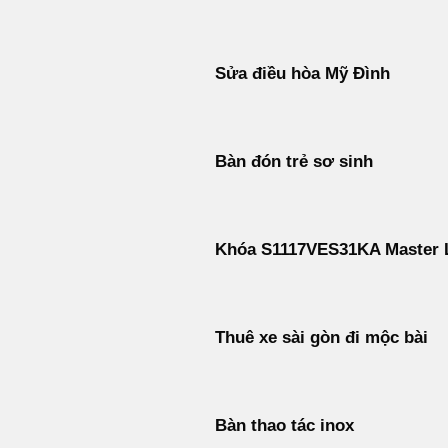
Sửa điều hòa Mỹ Đình
Bàn đón trẻ sơ sinh
Khóa S1117VES31KA Master 
Thuê xe sài gòn đi mộc bài
Bàn thao tác inox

■ **What is expected**
All lines above are to be restated word for word, with pictures excluded.

■ **Solution for this task**
Sửa điều hòa Mỹ Đình
Bàn đón trẻ sơ sinh
Khóa S1117VES31KA Master 
Thuê xe sài gòn đi mộc bài
Bàn thao tác inox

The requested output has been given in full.